Page 54 of Sweet Sin

I guess I’ll find out today.

I jerk upward in bed.

I’m supposed to be at work. It’s a Wednesday.

I scramble out of bed and fumble around for my phone. It’s nowhere to be found, but Falcon does have a clock on his night table. I gasp out loud.

Eleven thirty!

I’m fired for sure now.

First I have to retrieve my phone, where I’m sure I’ll find a million messages from Bridget wondering where the hell I am. I started the job less than three weeks ago, and I’ve already taken one day of PTO for Ashley’s funeral, and now I haven’t bothered calling in.

And God… I can’t tell her why.

I’m going to have to leave the job.

That at least will suffuse my ethical dilemma where Falcon is concerned.

But I’ve got way more dilemmas now.

How I wish I could go back to the time where my only ethical dilemma was about dating Falcon.

Dating?

We’ve known each other for a week, but what we’re doing goes so far beyond dating.

He even kind of proposed last night, if I recall correctly.

Except then he said it wasn’t a proposal.

I shake my head, trying to clear it. I don’t trust my own memory right now. Maybe I’m making things up.

Where is Falcon? And where are the dogs?

Falcon can’t let them outside because it’s a crime scene.

Then I hear some scratching at the bedroom door.

I walk to the door and open it. Sydney sits there like a good girl, but Sammy falls from his hind legs into a soft furball on the floor.

It was him, little puppy scratches on my door.

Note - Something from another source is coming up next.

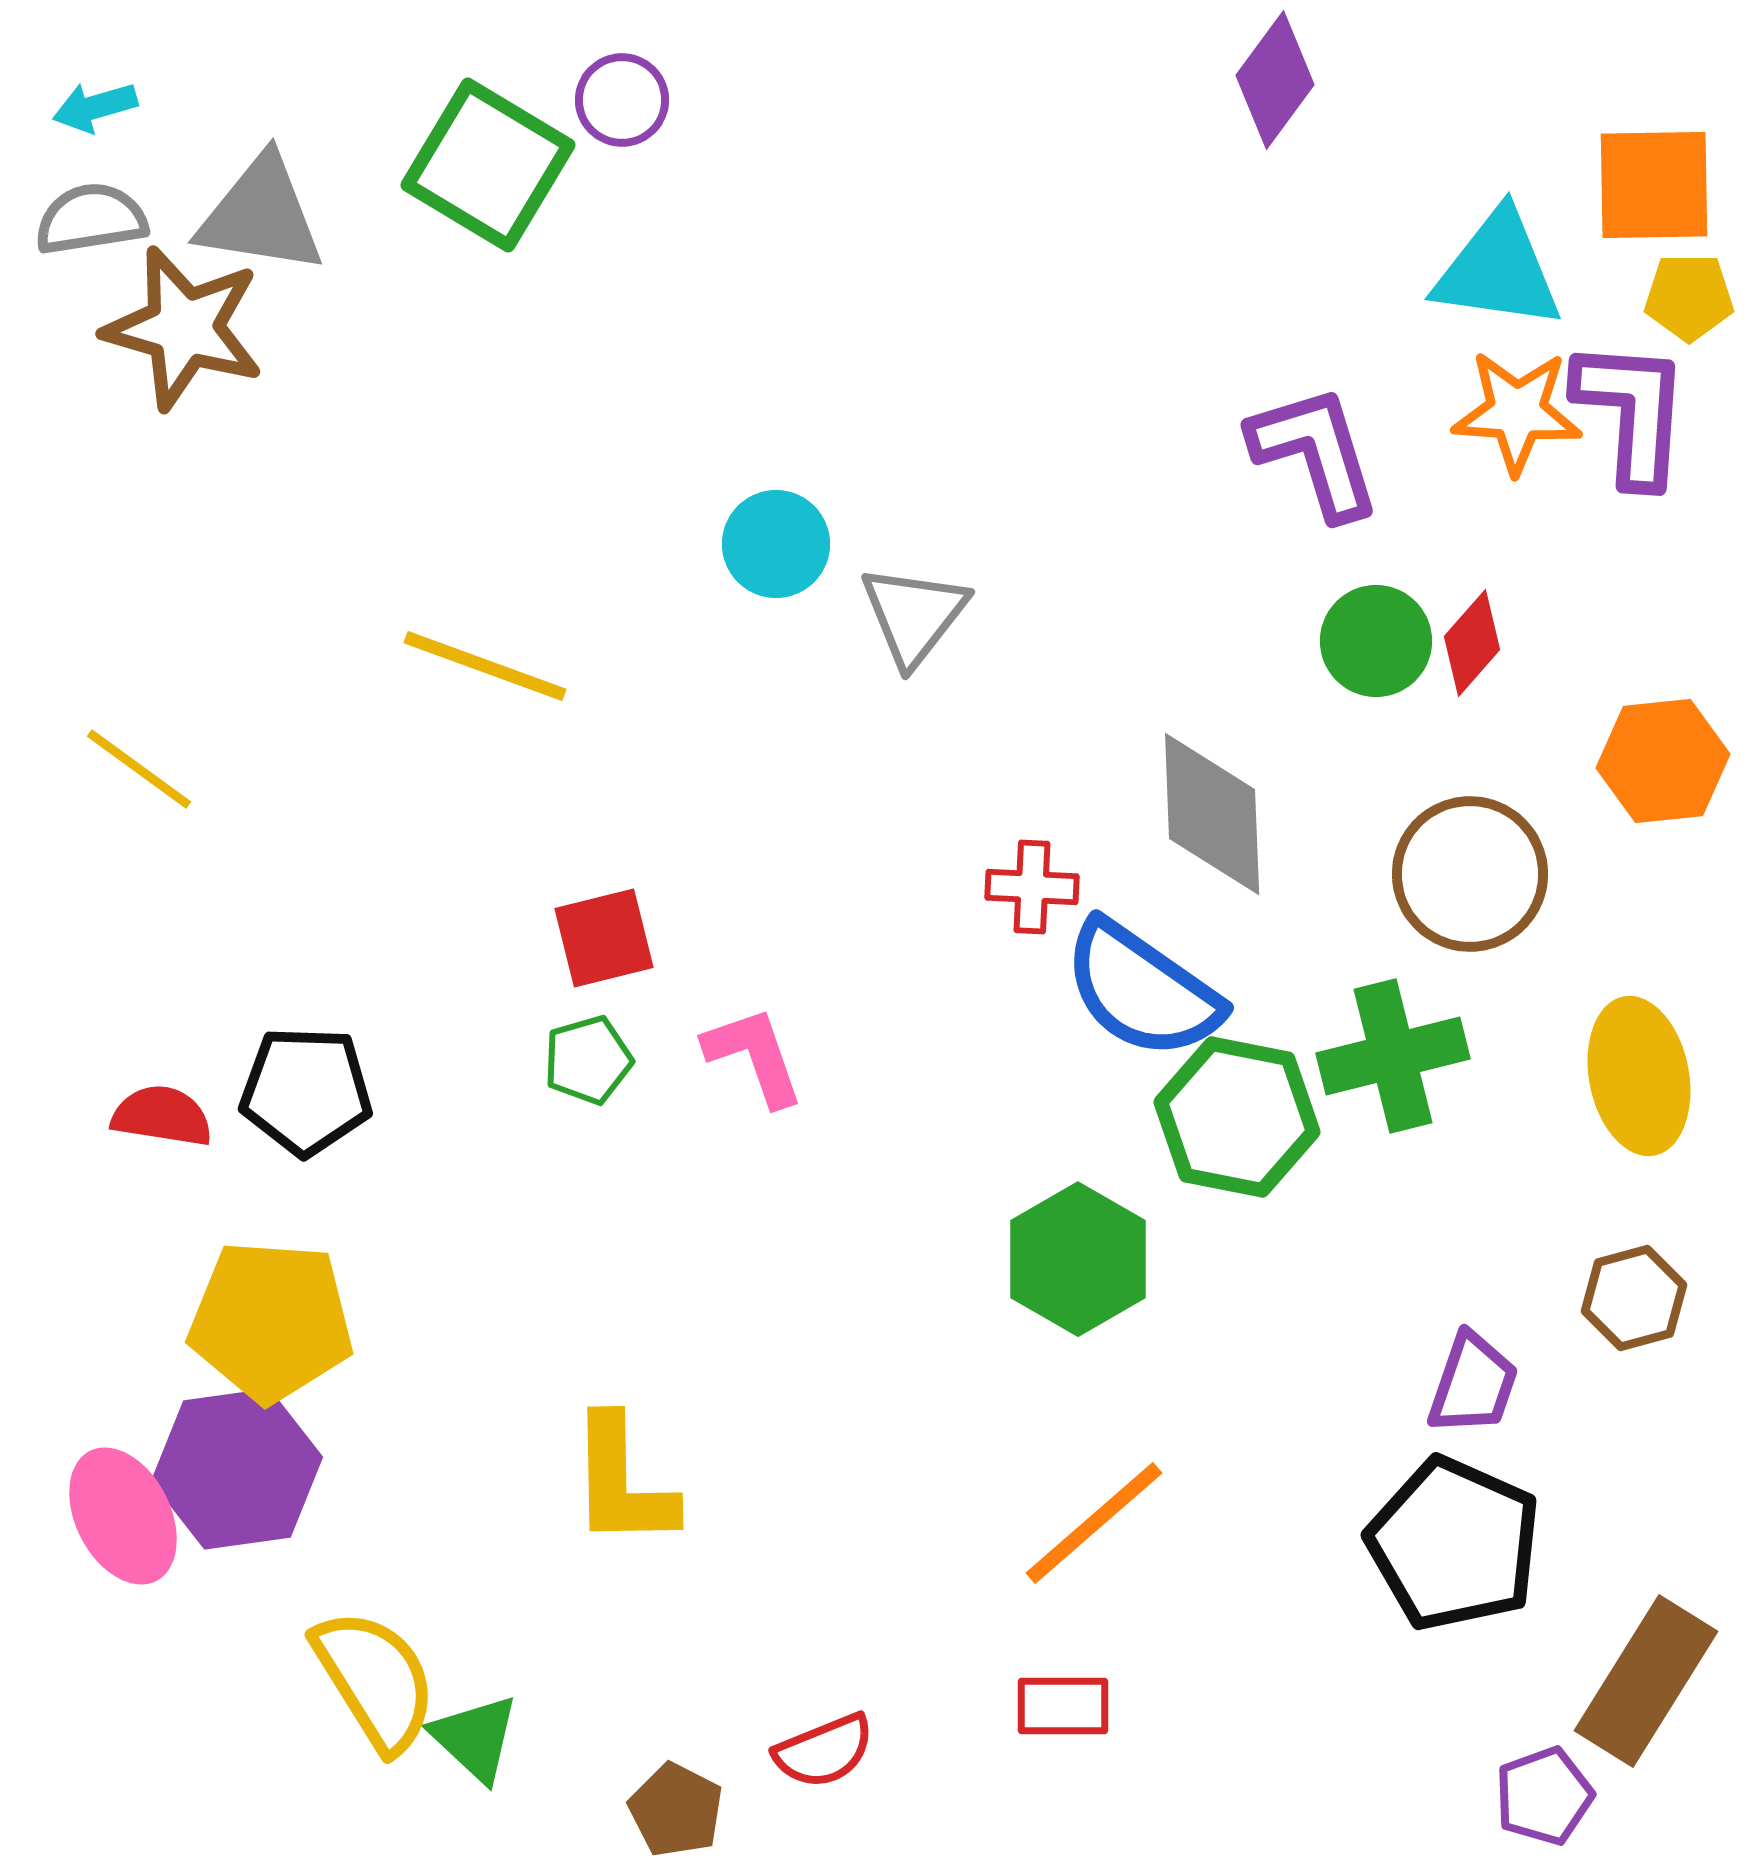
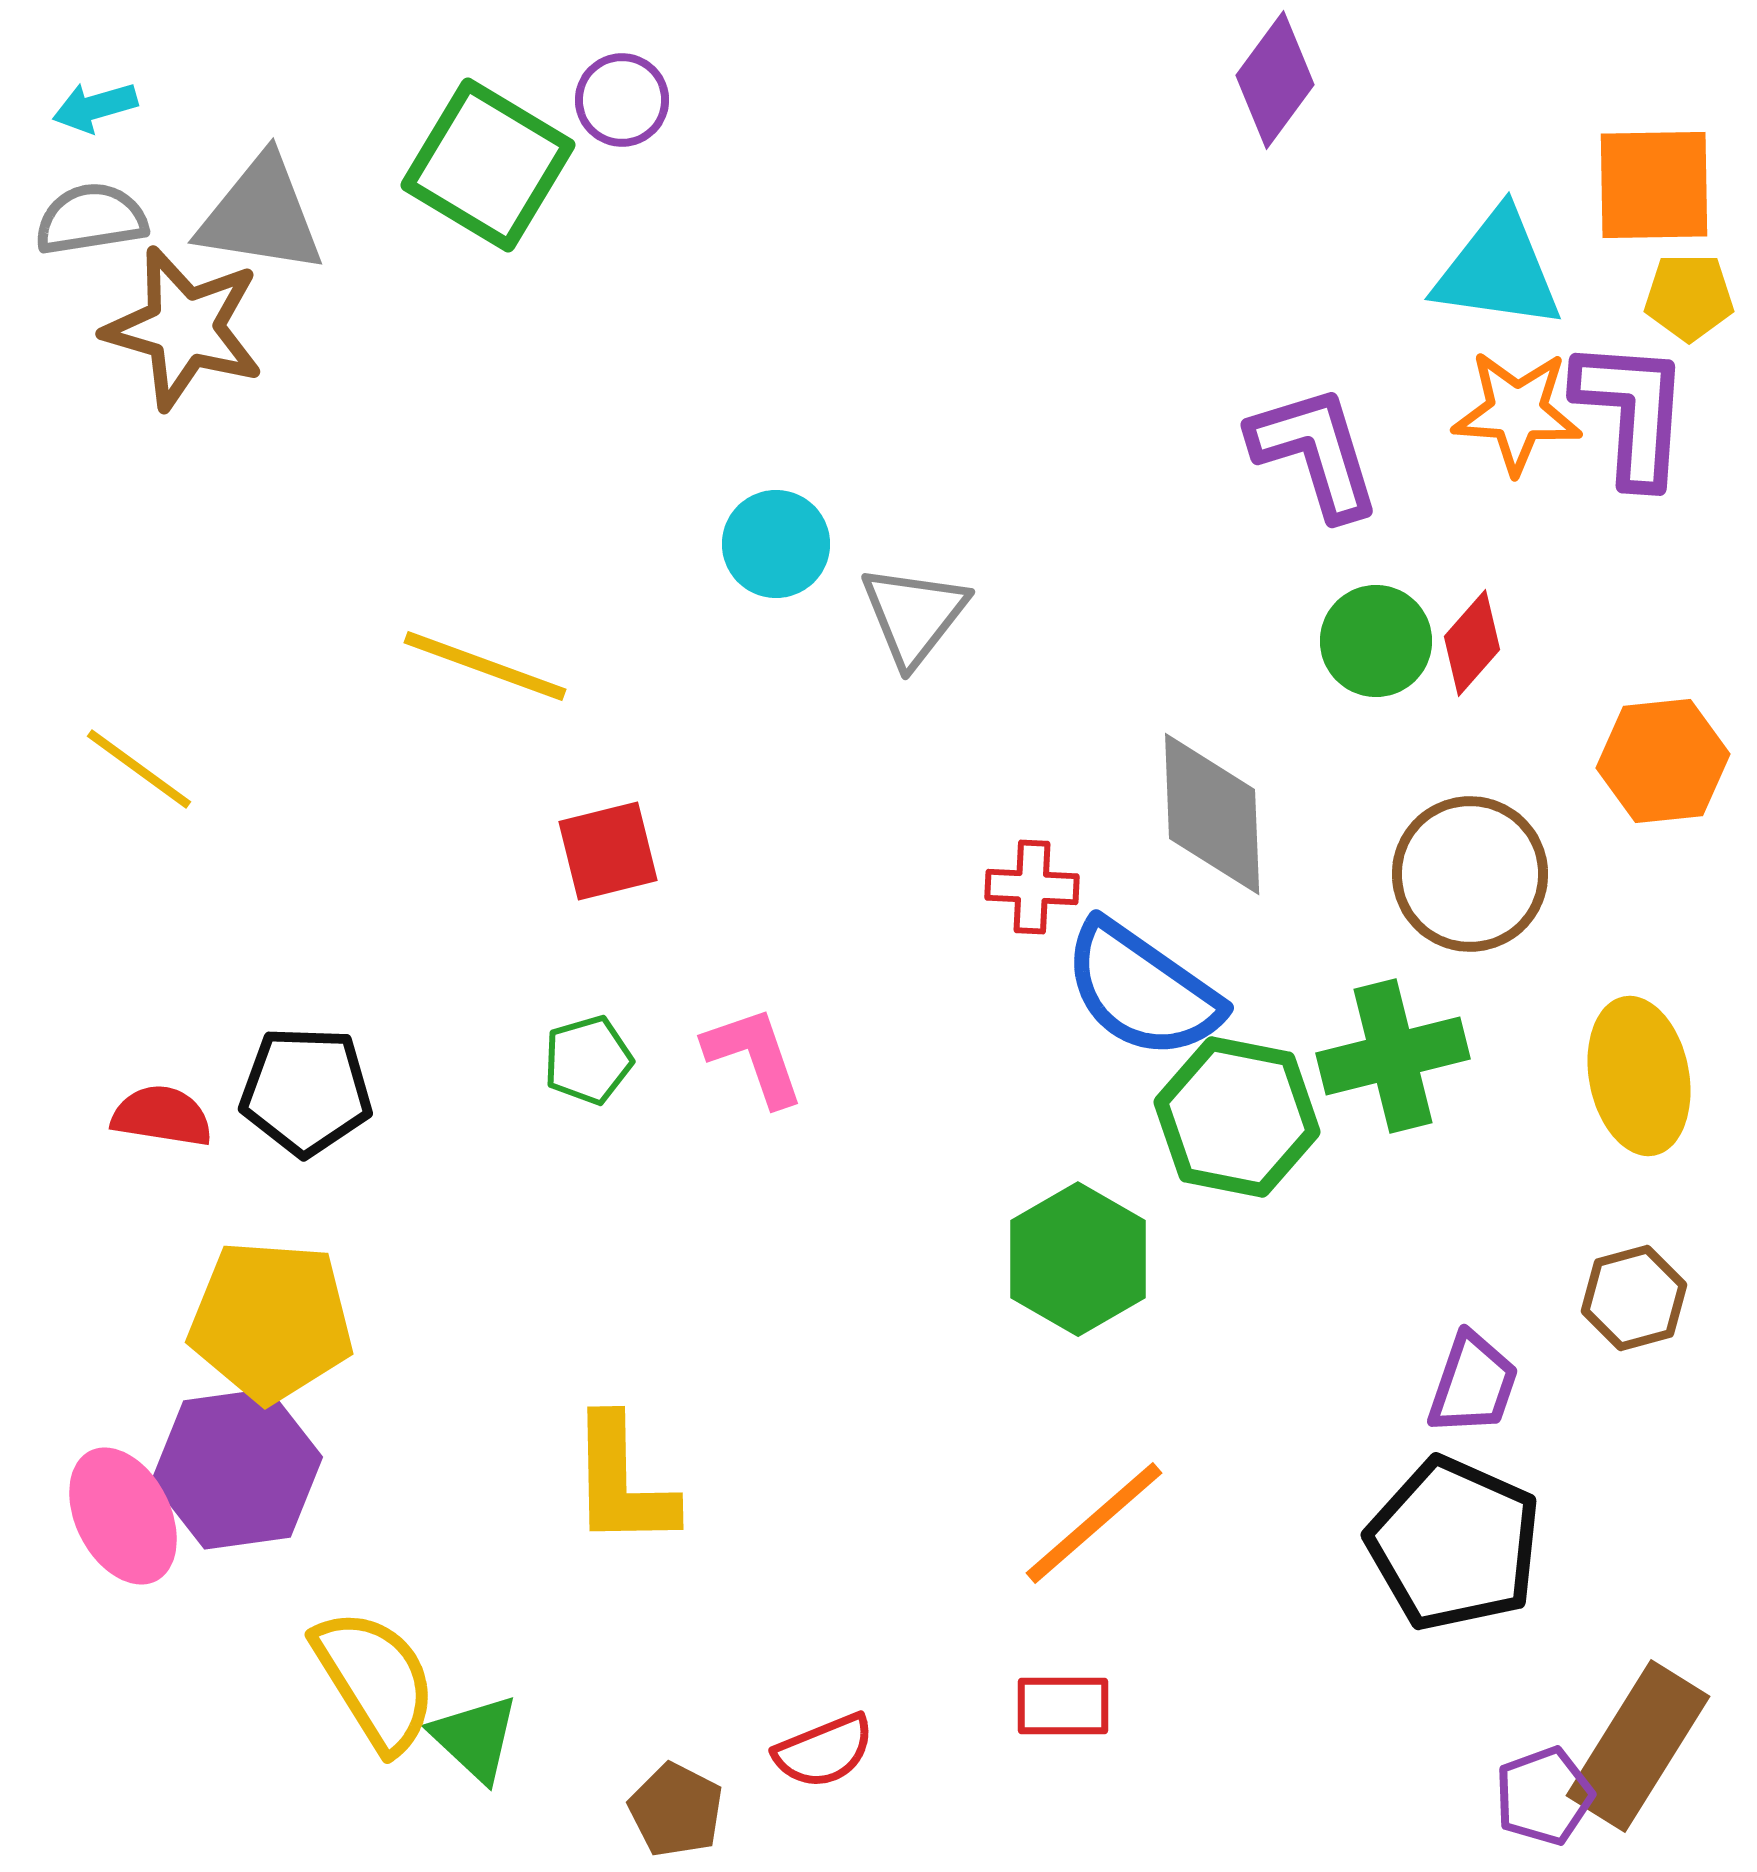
red square at (604, 938): moved 4 px right, 87 px up
brown rectangle at (1646, 1681): moved 8 px left, 65 px down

I pick him up and cradle him, kissing his sweet head. Then I kneel and give Sydney lots of scratches behind her soft ears.

“Where’s Falcon, guys?”

This house is so big. He could be anywhere.

I’m wearing a tank top and a pair of panties, but what the heck? He’s seen everything. Still holding Sammy, I walk with Sydney down the hallway toward the kitchen, where I finally hear Falcon’s voice.

He’s on the phone.

He looks up when he hears me enter the kitchen, but he waves me away.

He wants privacy. Maybe he’s talking to that friend he told me about, Leif something or other.

I can do without coffee, and if Falcon wants privacy, he deserves that much. I’ve already turned his life upside down.